Problem: What is the meant by the phrase “elementary excitations” of an ideal Fermi gas?
Solution: Basically “excitations” is a fancy word for “excited states”, in this case more precisely “many-body excited states”. One example is depicted in the diagram below. Note that the elementary excitations are the subset of all excitations involving only a single fermion creation/annihilation operator (i.e. only removing \(1\) fermion from the Fermi sea, or only adding \(1\) fermion to a state beyond the Fermi sea; thus particle-hole excitations are not elementary excitations but could be thought of as composed of \(2\) elementary excitations).

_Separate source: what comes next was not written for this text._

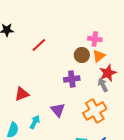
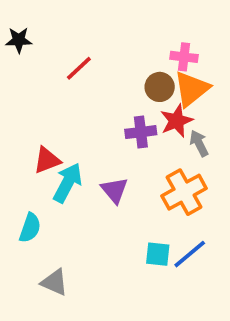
orange triangle: (99, 56) -> (192, 89), size x1.5
red star: (108, 73) -> (177, 121), moved
cyan arrow: (35, 122) -> (68, 183), moved, size x1.5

Problem: What is a rule of thumb for the difference between quasiparticles and collective excitations?
Solution: Quasiparticles (e.g. holes) are fermionic while collective excitations (e.g. phonons) are bosonic.
Problem: Given a many-body interacting system of identical fermions, explain the necessary (but not sufficient) condition of adiabaticity that the fermion interactions must fulfill in order for that system of identical fermions to deserve the name/classification of being a “Fermi liquid“.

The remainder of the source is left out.